DHHS officials presented the annual implementation update for New Hampshire's 10-year mental health plan on Oct. 24, reporting measurable progress across children's and adult services while flagging persistent staffing and capacity issues.
Daryl Tenney, Bureau Chief for Children's Behavioral Health, said prevention and early intervention programs (including Fast Forward, Early Childhood Wraparound and Transitional Enhanced Care Coordination) have grown and have collectively served more than 2,700 children and youth since inception. Tenney said those community programs aim to reduce need for higher levels of care and to shorten inpatient lengths of stay when hospitalization is required.
Tenney and Carolyn Lewis, Bureau Chief for Adult Mental Health Services, reported a decrease in the point-in-time count of children in residential treatment from 360 on Aug. 12 to 296 in early October 2025. They attributed the reduction to a combination of DCYF strategies and expanded community services. Tenney noted the data are point-in-time counts across multiple programs and placements.
The committee asked about the psychiatric residential treatment facility (PRTF) in Hampstead: officials said the facility is licensed for 12 beds but, because of current staffing constraints, only 3 beds are being used. DHHS said the Hampstead/Dartmouth operator is actively recruiting and working with the department; DHHS stated the contractor is in compliance and admissions had briefly paused earlier to stabilize staffing.

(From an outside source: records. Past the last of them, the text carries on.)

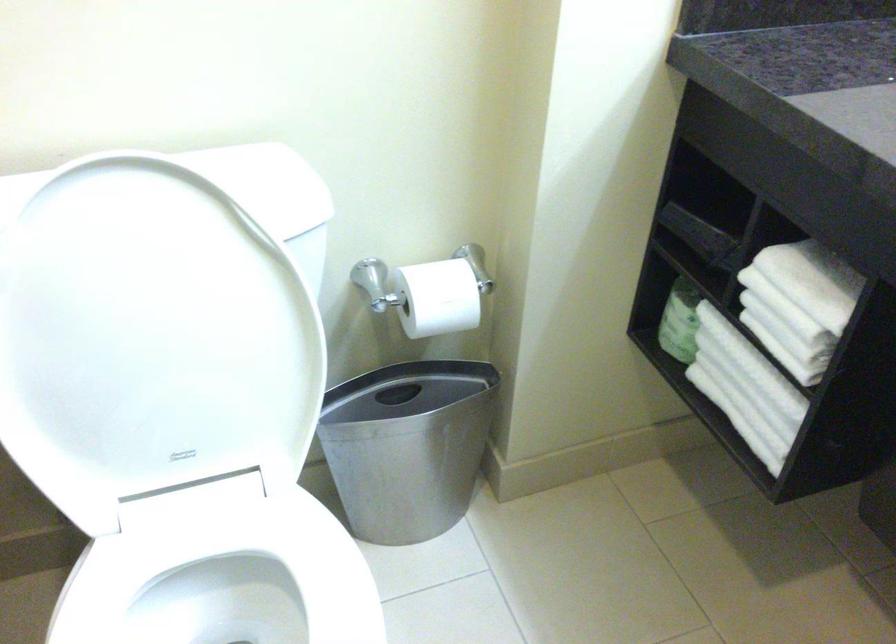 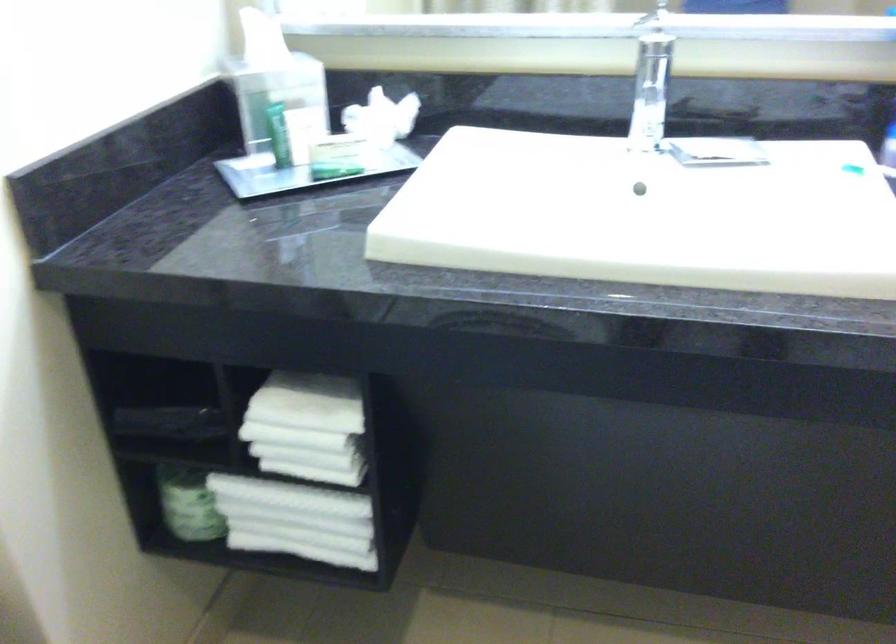 The point at (794, 299) is marked in the first image. Where is the corresponding point in the second image?

(307, 428) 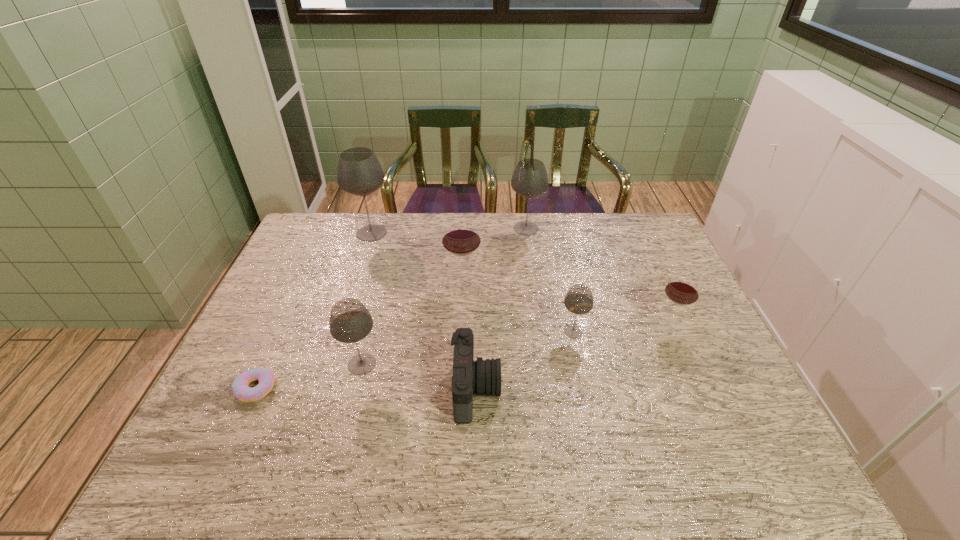 Where is `the smallest gray wineglass`? The image size is (960, 540). the smallest gray wineglass is located at coordinates (579, 300).

At what (x,y) coordinates should I click in order to perform the action: click on the second shortest object. Please return your answer as a coordinate pair (x, y). Looking at the image, I should click on (481, 376).

The width and height of the screenshot is (960, 540). What are the coordinates of `doughnut` in the screenshot? It's located at (240, 389).

At what (x,y) coordinates should I click in order to perform the action: click on the leftmost object. Please return your answer as a coordinate pair (x, y). The image size is (960, 540). Looking at the image, I should click on (240, 389).

You are a GUI agent. You are given a task and a screenshot of the screen. Output one action in this format:
    pyautogui.click(x=<x>, y=<y>)
    Task: Click on the free space located on the front of the tallest object
    The image size is (960, 540).
    Given the screenshot: What is the action you would take?
    pyautogui.click(x=345, y=316)

Find the location of `free space located 0.380m on the left of the third smallest gray wineglass`. free space located 0.380m on the left of the third smallest gray wineglass is located at coordinates (405, 228).

Where is `free spot located 0.150m on the back of the third wineglass from left to right`? This screenshot has width=960, height=540. free spot located 0.150m on the back of the third wineglass from left to right is located at coordinates (465, 243).

I want to click on blank area located 0.230m on the front of the second smallest gray wineglass, so click(x=335, y=470).

Identify the location of vacant space located on the front of the right red wineglass. The image size is (960, 540). (714, 427).

Identify the location of free space located on the left of the third farthest gray wineglass. (495, 331). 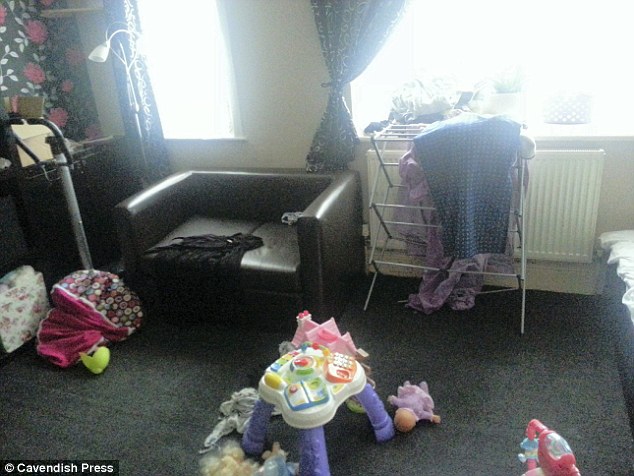 At what (x,y) coordinates should I click in order to perform the action: click on toddler girl toy. Please return your answer as a coordinate pair (x, y). The height and width of the screenshot is (476, 634). Looking at the image, I should click on (309, 380), (560, 461), (96, 364). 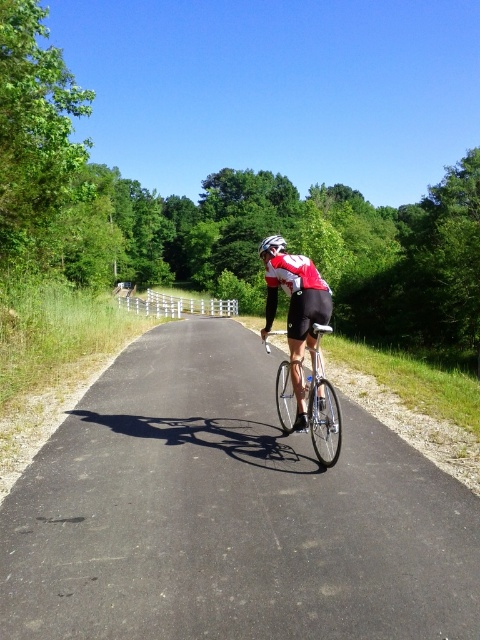 Measure the distance between silver metallic bicycle at center and camera.

14.89 feet

Who is more distant from viewer, (337, 445) or (261, 250)?

The point (261, 250) is behind.

This screenshot has width=480, height=640. Identify the location of silver metallic bicycle at center. click(323, 408).

Is shiny silver bicycle at center to the left of white matte bicycle helmet at center from the viewer's perspective?

Indeed, shiny silver bicycle at center is positioned on the left side of white matte bicycle helmet at center.

Which of these two, shiny silver bicycle at center or white matte bicycle helmet at center, stands taller?

With more height is white matte bicycle helmet at center.

Is point (308, 285) in front of point (263, 241)?

That is True.

Where is `shiny silver bicycle at center`? The height and width of the screenshot is (640, 480). shiny silver bicycle at center is located at coordinates (302, 348).

Is shiny silver bicycle at center shorter than silver metallic bicycle at center?

In fact, shiny silver bicycle at center may be taller than silver metallic bicycle at center.

Identify the location of shiny silver bicycle at center. (302, 348).

This screenshot has height=640, width=480. Identify the location of shiny silver bicycle at center. (302, 348). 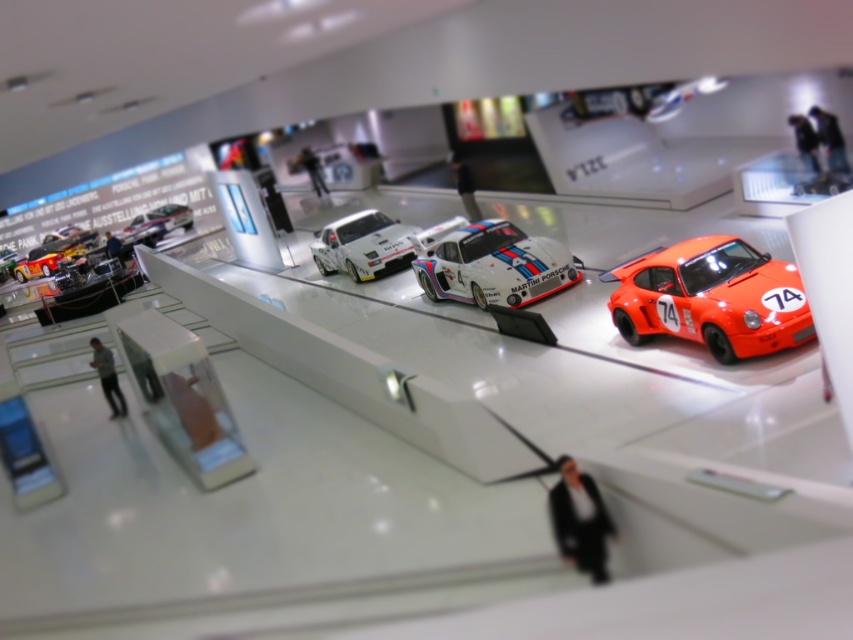 Question: Can you confirm if orange matte toy car at right is positioned to the right of white glossy toy car at center?

Choices:
 (A) no
 (B) yes

Answer: (B)

Question: Which object is closer to the camera taking this photo?

Choices:
 (A) orange matte toy car at right
 (B) metallic silver race car at upper left

Answer: (A)

Question: Which point appears farthest from the camera in this image?

Choices:
 (A) coord(512,225)
 (B) coord(189,220)
 (C) coord(314,253)
 (D) coord(795,291)

Answer: (B)

Question: Is orange matte toy car at right above white glossy toy car at center?

Choices:
 (A) no
 (B) yes

Answer: (A)

Question: Which object is positioned farthest from the orange matte toy car at right?

Choices:
 (A) white glossy race car at center
 (B) white glossy toy car at center

Answer: (B)

Question: Is white glossy race car at center thinner than metallic silver race car at upper left?

Choices:
 (A) no
 (B) yes

Answer: (A) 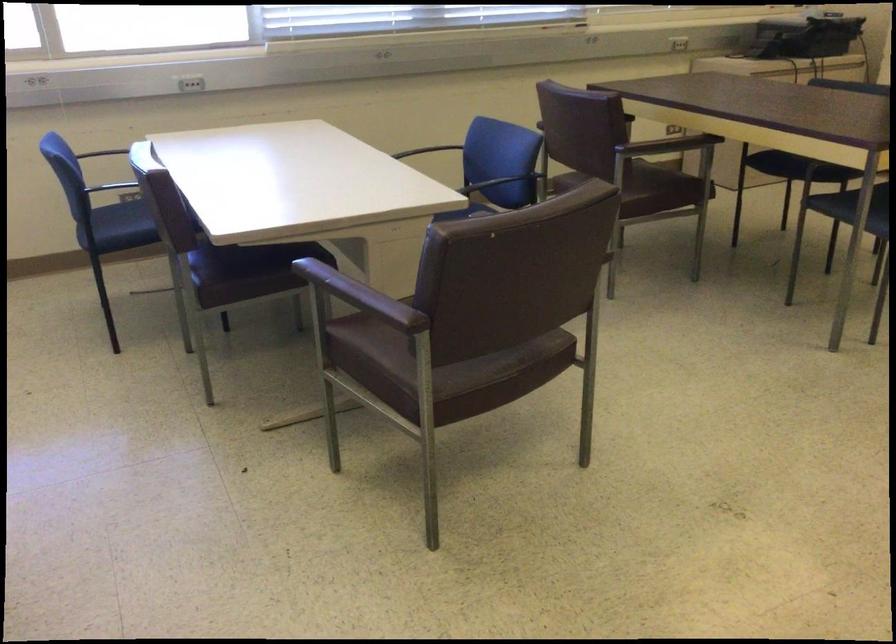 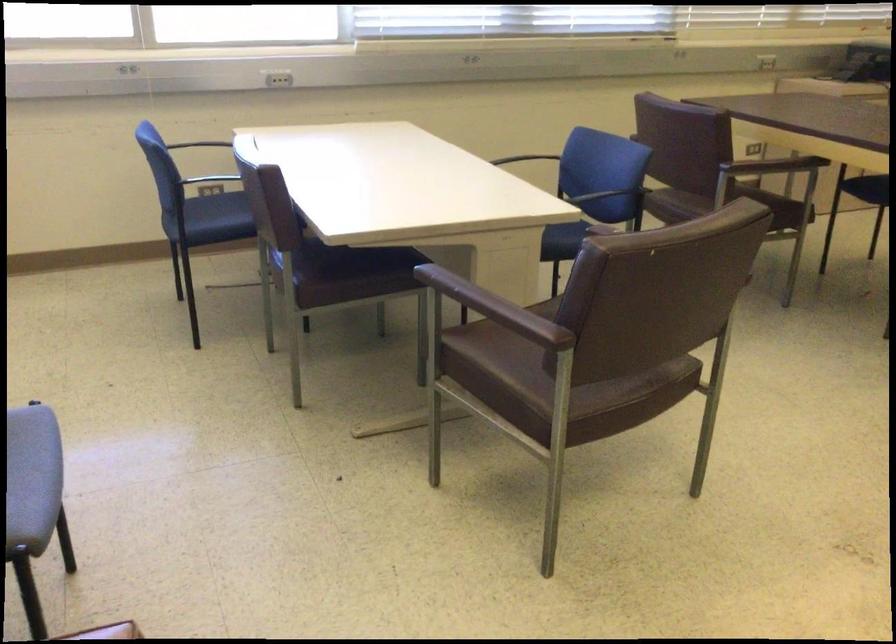 Locate, in the second image, the point that corresponds to (x=325, y=279) in the first image.

(453, 287)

On adult crisis measures, Lewis said certified community behavioral health clinics (CCBHCs) now include centers in Manchester, Nashua and West Central (Claremont) and provide 24/7 crisis access and integrated services. The statewide crisis access system handled more than 33,000 calls in 2024; officials said roughly 75 percent of those calls were resolved without further deployment. She also described Mission 0's progress: several days in the past six months reached zero patients waiting for psychiatric admission, and most days over the year have been single digits.
Officials highlighted housing supports and peer agencies as central to recovery and noted ongoing work to sustain crisis capacity, improve data-driven oversight and streamline access points. Committee members asked for further breakdowns (e.g., ED waits for active treatment versus placement waits) and for continued monitoring of PRTF staffing and fill rates.